Hay otra ciudad dentro de esta ciudad. Hay muchas, en realidad. Los pasos de mi vida me han traído a ésta, enorme y contenida, joven y antigua, pública y oculta, orgullosa y universitaria. Casi nadie camina. Caminar es una invitación a pensar. Hay que caminar despacio, como los sabios.
La prisa se ha apoderado de este oasis. Los rostros reflejan prisa. Las miradas están llenas de ansiedad. Los cuerpos chocan y se estorban. Enjambres vienen y enjambres van. El metro vomita prisas y traga hartazgos. La cortesía se vuelve un desuso. Los vicios de la ciudad, de la gran ciudad que se ha tragado esta casa universitaria, se han colado en cada alma. El tiempo es siempre escaso para los que no lo saben usar. ¿De qué escapan? Del silencio y la soledad. Yo huyo de un ritual y de un olvido.

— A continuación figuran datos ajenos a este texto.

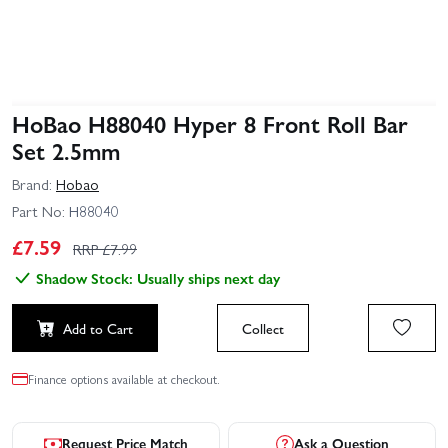
HoBao H88040 Hyper 8 Front Roll Bar
Set 2.5mm
Brand:
Hobao
Part No:
H88040
£
7.59
RRP £
7.99
Shadow Stock: Usually ships next day
Add to Cart
Collect
Finance options available at checkout.
Request Price Match
Ask a Question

Hay que caminar para recuperar el silencio. Caminar por los caminos cerrados. Salir de la brecha para encontrar los paisajes olvidados. Caminar sobre el lomo de la serpiente de roca ígnea. Cruzar espacios escultóricos que alargan la jornada. La línea recta no es la distancia más corta cuando se buscan la paz y los recuerdos. Desviar la marcha para encontrarse con las pesadillas de Anish Kapoor. Dilatar los pasos para escuchar los ecos de la sala Nezahualcóyotl. Los rincones ocultos son temidos. El odioso tumulto ofrece su abrazo a las almas apresuradas. Autobuses empaquetados como latas de sardinas. Carreras frenéticas por llegar ¿a dónde? Quien ansía la llegada ha perdido ya el camino.

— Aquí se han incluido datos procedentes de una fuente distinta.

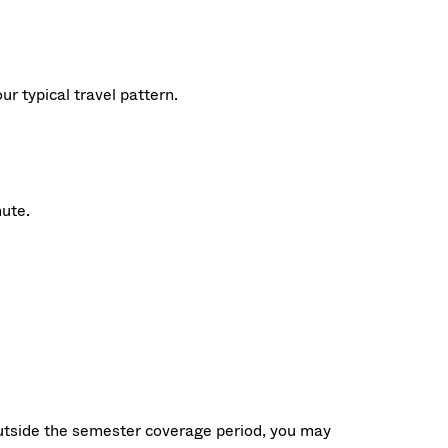
 typical travel pattern.
mute.
outside the semester coverage period, you may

Hace tiempo soñé con estudiar en estas aulas. Trece años más tarde, heme aquí, descifrando los gestos del rostro de Tláloc sobre la fachada de la Biblioteca central. Interpretando el texto que Juan O’Gorman inscribió con mil piedras. Recuperando el tiempo que me han robado las distancias y la mala planeación urbana. Hace falta ser un poco vago para soñar. Sueño con la serpiente. Platico con los ángeles. Me intimidan el águila mexicana y el cóndor andino. Me hundo en un átomo. Lloro la caída de Cuauhtémoc. Bebo la sangre de Cristo. Veo levantarse juntos el sol y la luna. Siento el bien y vivo el mal. Soy el amor y soy el infierno. Soy la dualidad. Soy el plus ultra…, humo de mariguana me devuelve al mundo.

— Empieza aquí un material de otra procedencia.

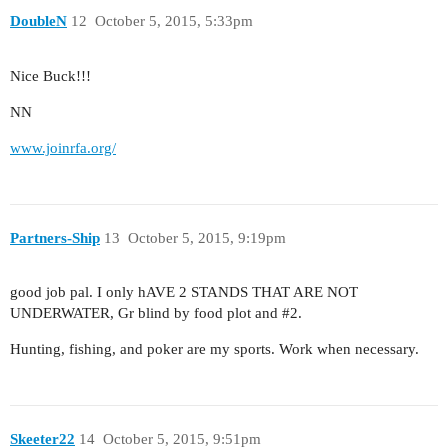
DoubleN
12
October 5, 2015, 5:33pm
Nice Buck!!!
NN
www.joinrfa.org/
Partners-Ship
13
October 5, 2015, 9:19pm
good job pal. I only hAVE 2 STANDS THAT ARE NOT
UNDERWATER, Gr blind by food plot and
#2
.
Hunting, fishing, and poker are my sports. Work when necessary.
Skeeter22
14
October 5, 2015, 9:51pm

Hay algo que no encuadra con los ensueños. Un fantasma recorre los pasillos de nuestra universidad. Camino con calma para observar. El cinismo con que las drogas se distribuyen en los jardines me estremece. No son las drogas; lo inanimado no me conmueve. Tampoco soy purista, creo en la libertad –la mariguana es, no obstante, el menor de sus problemas–. Son los hombres y sus rostros llenos de malicia. Son los alumnos y sus conversaciones innocuas. Es la confabulación y el engaño. Las vistas gordas ante la corrupción. La autonomía parece una farsa. Tres muertes hicieron falta para que se advirtiera lo evidente: las mafias controlan la Universidad. Hay muchas, en realidad. A todas se les tolera; algunas dirigen, otras obedecen. Algunas vinieron de fuera, otras nacieron adentro. Algunas distribuyen drogas, otras se aferran a cualquier despojo de poder. Ya no es un oasis, es un espejismo, un reflejo de nuestro país. La muerte es un síntoma de un México enfermo.
La libertad es autogobierno, es autonomía. ¿Quién gobierna la Universidad? El individualismo hace de las comunidades ficciones. El miedo hace de la esperanza un sueño… ¿Qué nos queda? El espíritu. No carece de talento este espacio. Algunas de las mentes más brillantes de nuestro país y de fuera están aquí. La juventud más pujante se abre paso entre las masas conformistas. Hay cátedras que avivan el fuego del espíritu. Maestros que educan la mente y el alma. La Universidad sufre de amnesia. El espíritu es memoria. Memoria de un pueblo y voluntad vital. Hace falta honrar la memoria de José Vasconcelos. Despertar de la larga noche de opresión. No nos queda nada y sin embargo lo tenemos todo, pues el espíritu, como tu nombre, es inmortal.